# What you are asked to do
The data that follows is to be copied exactly, with each image removed.

# Task data
┏━━

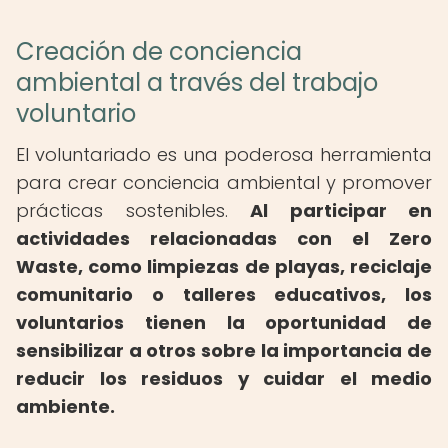
Creación de conciencia
ambiental a través del trabajo
voluntario
El voluntariado es una poderosa herramienta
para crear conciencia ambiental y promover
prácticas sostenibles.
Al participar en
actividades relacionadas con el Zero
Waste, como limpiezas de playas, reciclaje
comunitario o talleres educativos, los
voluntarios tienen la oportunidad de
sensibilizar a otros sobre la importancia de
reducir los residuos y cuidar el medio
ambiente.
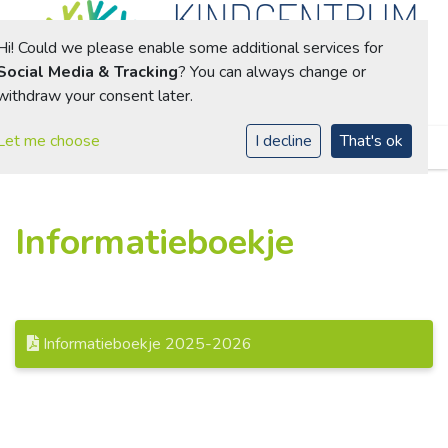
Hi! Could we please enable some additional services for
Social Media & Tracking
? You can always change or
withdraw your consent later.
Toggle navigation
Let me choose
I decline
That's ok
Informatieboekje
Informatieboekje 2025-2026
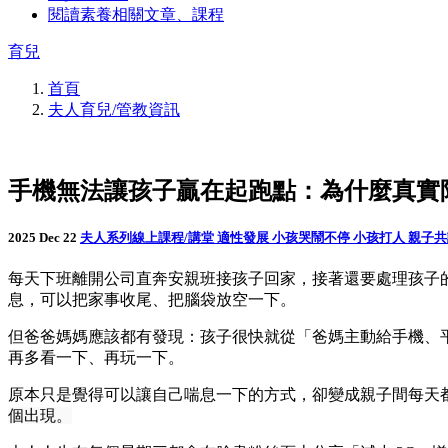
閱讀素養相關文章、課程
育兒
首頁
夫人育兒/管教資訊
手機無法讓孩子贏在起跑點：為什麼真實
2025 Dec 22
夫人系列線上課程/講堂
適性發展
小孩哭鬧不停
小孩打人
親子
每天下班離開公司直奔安親班接孩子回家，接著還要處理孩子
息，可以把家事收尾、把腦袋放空一下。
但爸爸媽媽應該都有發現：孩子很快就從「爸媽主動給手機、
再多看一下、再玩一下。
原本只是覺得可以讓自己喘息一下的方式，卻變成親子間每天
個出現。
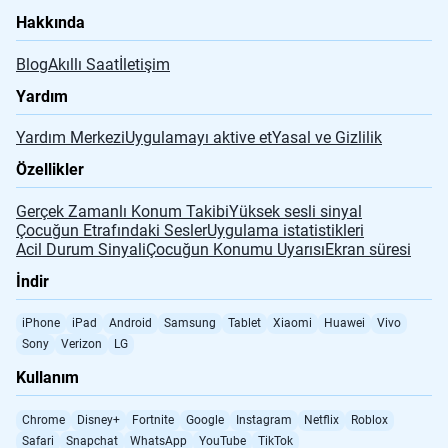
Hakkında
Blog
Akıllı Saat
İletişim
Yardım
Yardım Merkezi
Uygulamayı aktive et
Yasal ve Gizlilik
Özellikler
Gerçek Zamanlı Konum Takibi
Yüksek sesli sinyal
Çocuğun Etrafındaki Sesler
Uygulama istatistikleri
Acil Durum Sinyali
Çocuğun Konumu Uyarısı
Ekran süresi
İndir
iPhone
iPad
Android
Samsung
Tablet
Xiaomi
Huawei
Vivo
Sony
Verizon
LG
Kullanım
Chrome
Disney+
Fortnite
Google
Instagram
Netflix
Roblox
Safari
Snapchat
WhatsApp
YouTube
TikTok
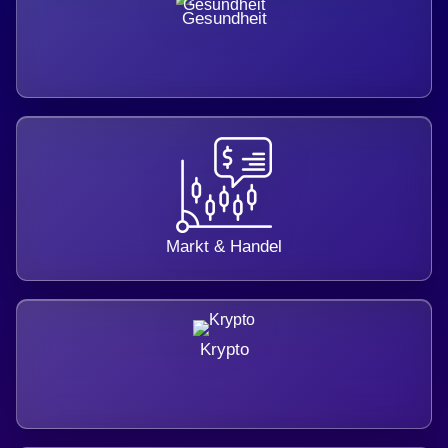
Gesundheit
Markt & Handel
Krypto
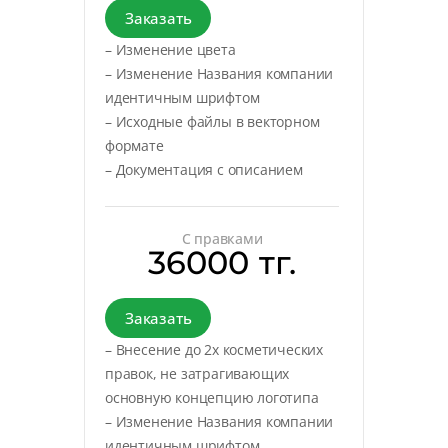
Заказать
– Изменение цвета
– Изменение Названия компании
идентичным шрифтом
– Исходные файлы в векторном
формате
– Документация с описанием
С правками
36000 тг.
Заказать
– Внесение до 2х косметических
правок, не затрагивающих
основную концепцию логотипа
– Изменение Названия компании
идентичным шрифтом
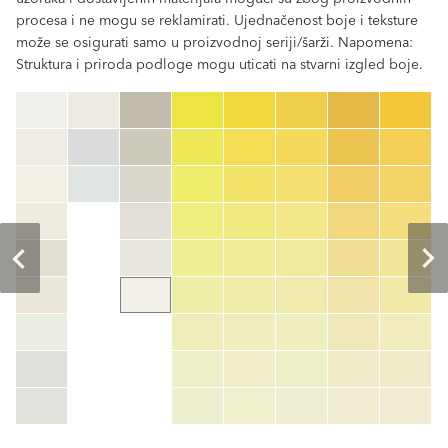
procesa i ne mogu se reklamirati. Ujednačenost boje i teksture
može se osigurati samo u proizvodnoj seriji/šarži. Napomena:
Struktura i priroda podloge mogu uticati na stvarni izgled boje.
clear
Šifra boje
color_name
HEX:
hex_code
RGB:
rgb_code
TSR:
tsr_code
HBW:
hbw_code
More info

┗━━

# Output for this exercise
Creación de conciencia
ambiental a través del trabajo
voluntario
El voluntariado es una poderosa herramienta
para crear conciencia ambiental y promover
prácticas sostenibles.
Al participar en
actividades relacionadas con el Zero
Waste, como limpiezas de playas, reciclaje
comunitario o talleres educativos, los
voluntarios tienen la oportunidad de
sensibilizar a otros sobre la importancia de
reducir los residuos y cuidar el medio
ambiente.
Hi! Could we please enable some additional services for
Social Media & Tracking
? You can always change or
withdraw your consent later.
Toggle navigation
Let me choose
I decline
That's ok
Informatieboekje
Informatieboekje 2025-2026
閱讀素養相關文章、課程
育兒
首頁
夫人育兒/管教資訊
手機無法讓孩子贏在起跑點：為什麼真實
2025 Dec 22
夫人系列線上課程/講堂
適性發展
小孩哭鬧不停
小孩打人
親子
每天下班離開公司直奔安親班接孩子回家，接著還要處理孩子
息，可以把家事收尾、把腦袋放空一下。
但爸爸媽媽應該都有發現：孩子很快就從「爸媽主動給手機、
再多看一下、再玩一下。
原本只是覺得可以讓自己喘息一下的方式，卻變成親子間每天
個出現。
Hakkında
Blog
Akıllı Saat
İletişim
Yardım
Yardım Merkezi
Uygulamayı aktive et
Yasal ve Gizlilik
Özellikler
Gerçek Zamanlı Konum Takibi
Yüksek sesli sinyal
Çocuğun Etrafındaki Sesler
Uygulama istatistikleri
Acil Durum Sinyali
Çocuğun Konumu Uyarısı
Ekran süresi
İndir
iPhone
iPad
Android
Samsung
Tablet
Xiaomi
Huawei
Vivo
Sony
Verizon
LG
Kullanım
Chrome
Disney+
Fortnite
Google
Instagram
Netflix
Roblox
Safari
Snapchat
WhatsApp
YouTube
TikTok
Gesundheit
Markt & Handel
Krypto
Заказать
– Изменение цвета
– Изменение Названия компании
идентичным шрифтом
– Исходные файлы в векторном
формате
– Документация с описанием
С правками
36000 тг.
Заказать
– Внесение до 2х косметических
правок, не затрагивающих
основную концепцию логотипа
– Изменение Названия компании
идентичным шрифтом
procesa i ne mogu se reklamirati. Ujednačenost boje i teksture
može se osigurati samo u proizvodnoj seriji/šarži. Napomena:
Struktura i priroda podloge mogu uticati na stvarni izgled boje.
clear
Šifra boje
color_name
HEX:
hex_code
RGB:
rgb_code
TSR:
tsr_code
HBW:
hbw_code
More info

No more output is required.